- [Task to carry out]:
What you should give back is every line from the one containing "For every named target in this 738×1252" through the last line of the records below, word for word and without pictures.

- [Record set]:
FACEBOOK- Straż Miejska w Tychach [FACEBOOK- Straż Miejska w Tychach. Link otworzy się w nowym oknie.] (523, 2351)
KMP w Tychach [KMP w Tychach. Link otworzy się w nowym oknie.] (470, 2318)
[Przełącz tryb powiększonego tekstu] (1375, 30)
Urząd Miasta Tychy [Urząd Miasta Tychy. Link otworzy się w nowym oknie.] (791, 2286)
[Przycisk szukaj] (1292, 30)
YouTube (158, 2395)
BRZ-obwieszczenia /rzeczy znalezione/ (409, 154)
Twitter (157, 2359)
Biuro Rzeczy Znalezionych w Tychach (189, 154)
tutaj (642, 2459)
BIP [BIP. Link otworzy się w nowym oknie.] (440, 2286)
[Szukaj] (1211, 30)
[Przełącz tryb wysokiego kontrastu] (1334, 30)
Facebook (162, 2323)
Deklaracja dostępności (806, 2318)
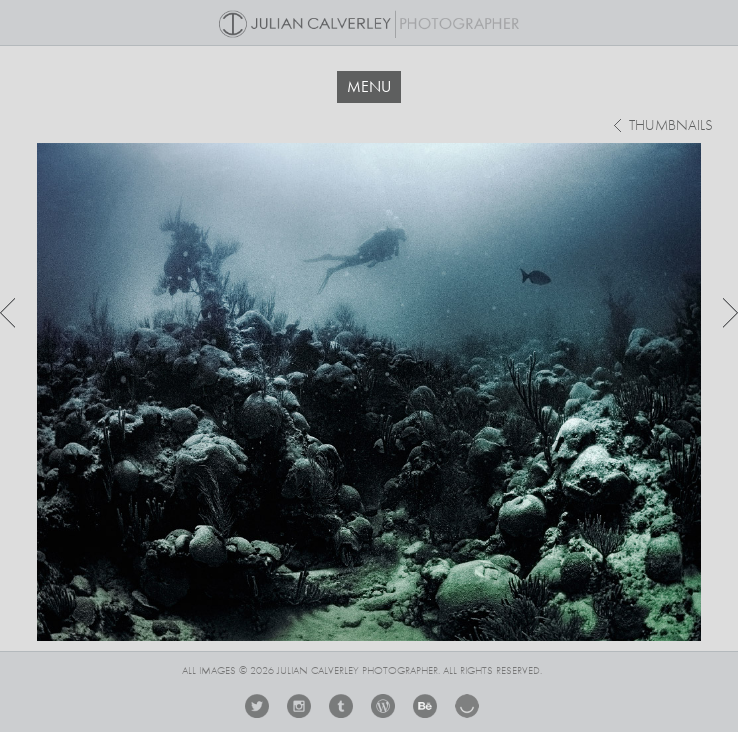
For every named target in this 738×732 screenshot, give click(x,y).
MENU (369, 86)
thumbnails (671, 126)
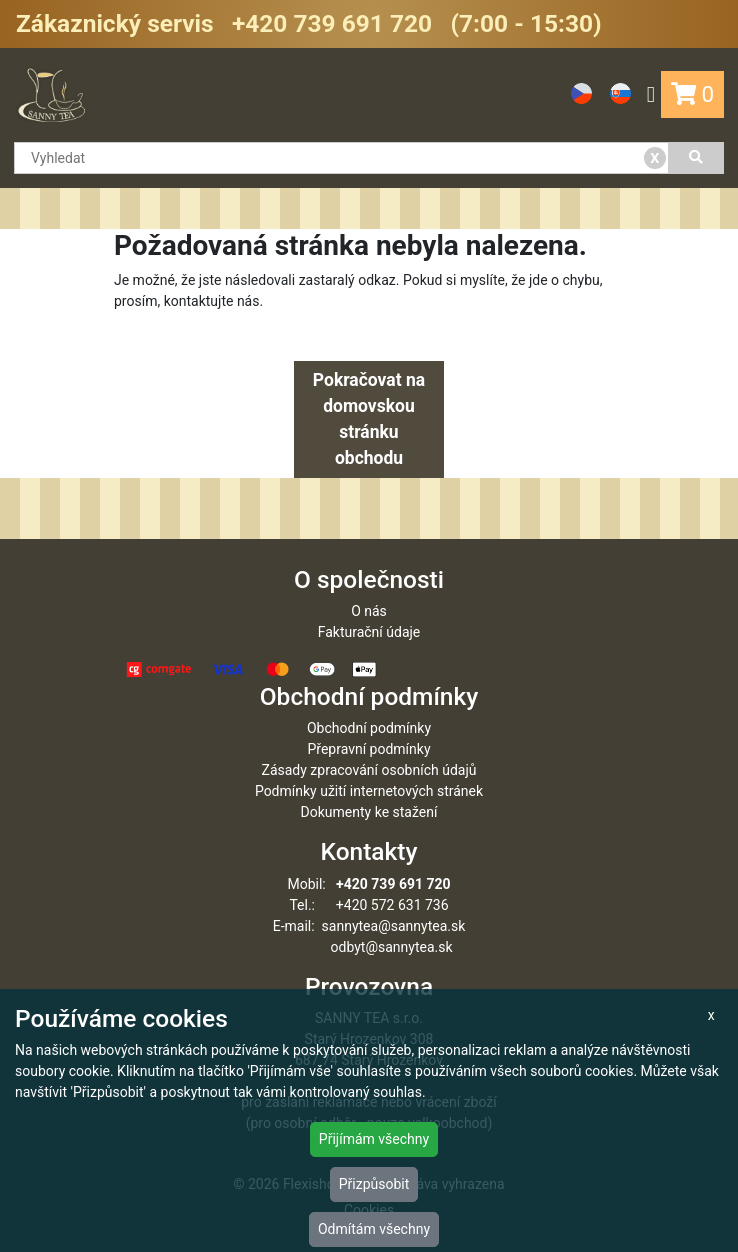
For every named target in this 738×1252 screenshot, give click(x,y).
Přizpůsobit (374, 1184)
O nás (369, 611)
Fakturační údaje (369, 632)
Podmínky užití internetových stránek (369, 791)
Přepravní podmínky (368, 749)
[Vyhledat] (696, 158)
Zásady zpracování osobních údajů (369, 770)
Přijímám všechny (374, 1139)
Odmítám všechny (374, 1229)
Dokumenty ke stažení (369, 812)
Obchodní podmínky (369, 728)
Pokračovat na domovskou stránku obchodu (369, 419)
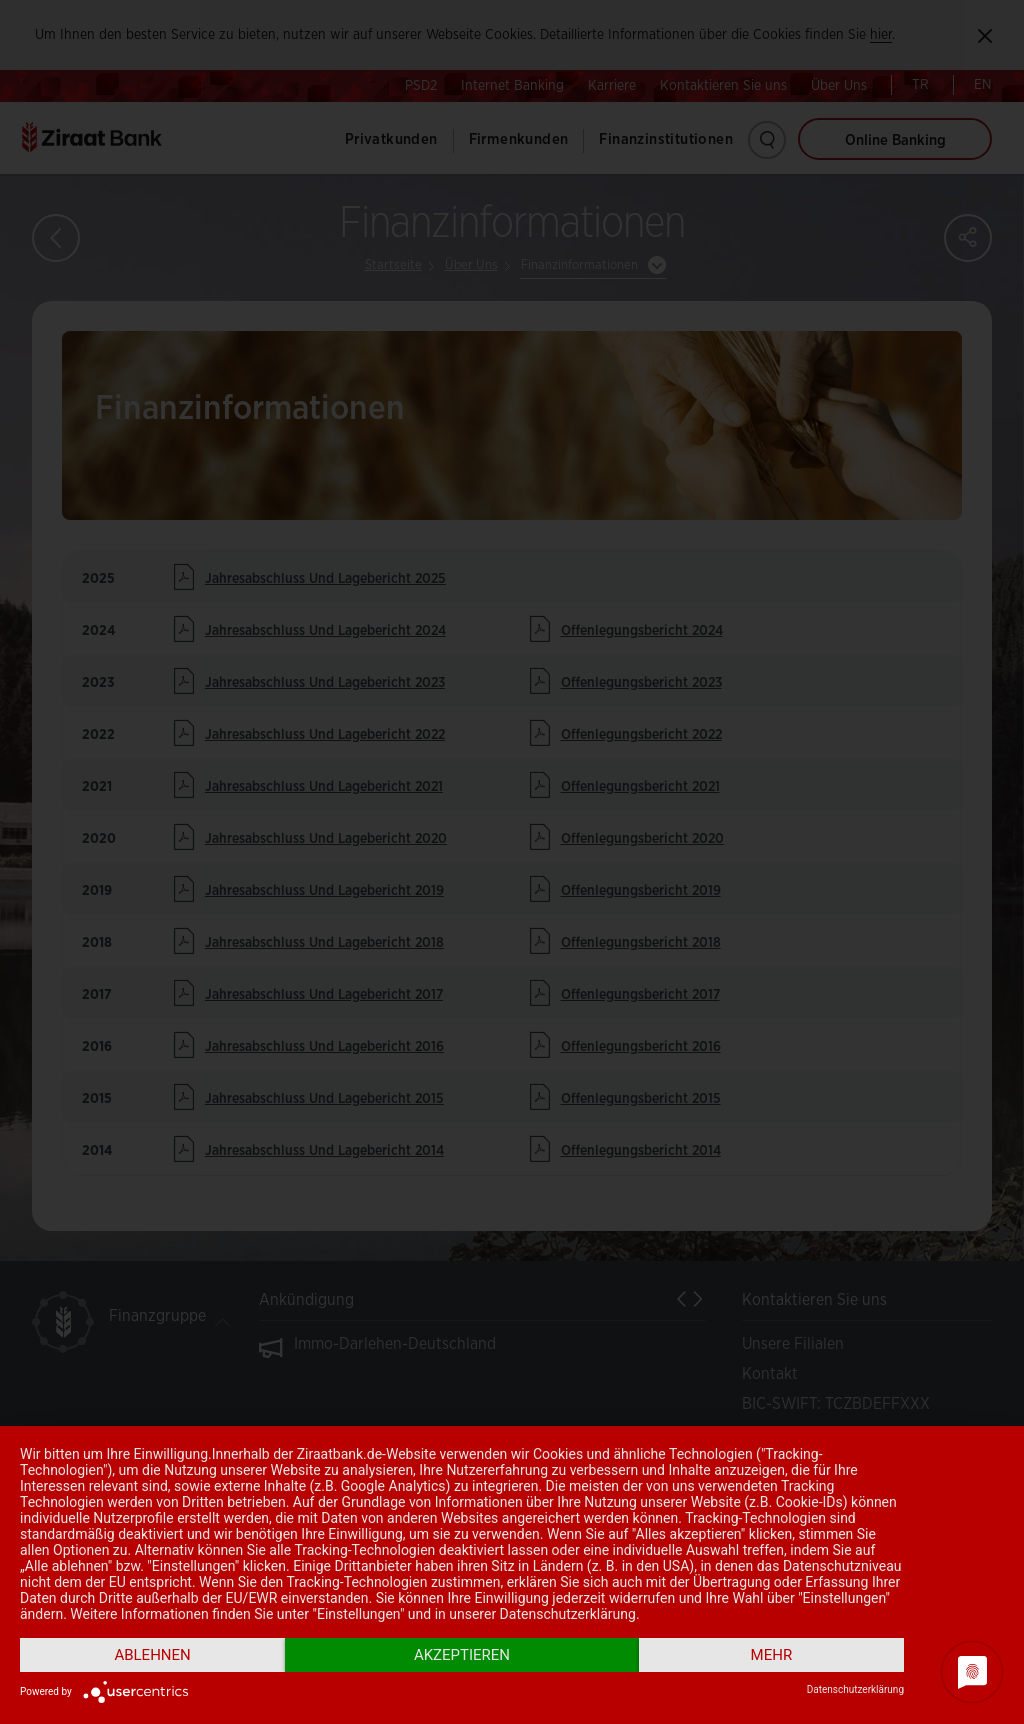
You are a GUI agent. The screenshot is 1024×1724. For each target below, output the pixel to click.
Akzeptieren (462, 1655)
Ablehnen (152, 1655)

- [Written solution]:
For every named target in this 738×1252 screenshot, give click(x,y).
Přizpůsobit (374, 1184)
O nás (369, 611)
Fakturační údaje (369, 632)
Podmínky užití internetových stránek (369, 791)
Přepravní podmínky (368, 749)
[Vyhledat] (696, 158)
Zásady zpracování osobních údajů (369, 770)
Přijímám všechny (374, 1139)
Odmítám všechny (374, 1229)
Dokumenty ke stažení (369, 812)
Obchodní podmínky (369, 728)
Pokračovat na domovskou stránku obchodu (369, 419)
You are a GUI agent. The screenshot is 1024×1724. For each target below, output the pixel to click.
Akzeptieren (462, 1655)
Ablehnen (152, 1655)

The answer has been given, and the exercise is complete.